FIG. 3 shows a plasma C for forming a semiconductor thin film and an insulating thin film.
It is a schematic diagram of a VD device.

[Explanation of symbols]

 DESCRIPTION OF SYMBOLS 1 RF power supply 2 Vacuum tank 3 Substrate 4 Lower electrode 5 Upper electrode and process gas diffusion plate 6 Substrate heater 7 Grounding 8 Gas exhaust port

 ──────────────────────────────────────────────────続 き Continued on the front page F term (reference) 4K030 AA06 AA13 AA17 AA18 BA29 BA30 CA04 CA12 DA06 FA03 KA09 KA12 LA18 5F045 AA08 AB04 AC01 AC12 AC15 CA15 DP02 EB06 EC05 EF14 EH14

Claims (4)

[Claims] 1. A plasma enhanced chemical vapor deposition (CVD) apparatus wherein the surface roughness (Ra) of a member in a vacuum chamber is not more than 5.0 μm. 2. The plasma chemical vapor deposition (CVD) apparatus according to claim 1, wherein said members are an inner wall of a vacuum chamber and a process gas diffusion plate. 3. A gas cleaning step using a fluorine atom-containing gas for removing a silicon-based film deposited in a vacuum chamber of a plasma enhanced chemical vapor deposition (CVD) apparatus, and a plasma enhanced chemical vapor deposition (CVD).

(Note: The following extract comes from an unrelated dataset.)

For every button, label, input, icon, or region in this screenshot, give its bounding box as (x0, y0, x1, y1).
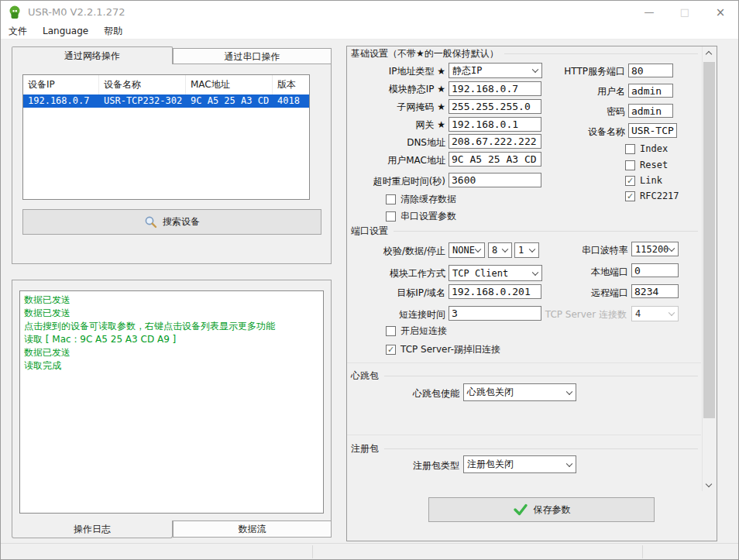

Forming a semiconductor thin film containing silicon as a main component and an insulating thin film on a substrate by a method, wherein the member in the vacuum chamber has a surface roughness (Ra) of 5.0 μm or less. A method for producing a thin film, comprising: 4. The thin film manufacturing method according to claim 3, wherein the members are an inner wall of a vacuum chamber and a process gas diffusion plate.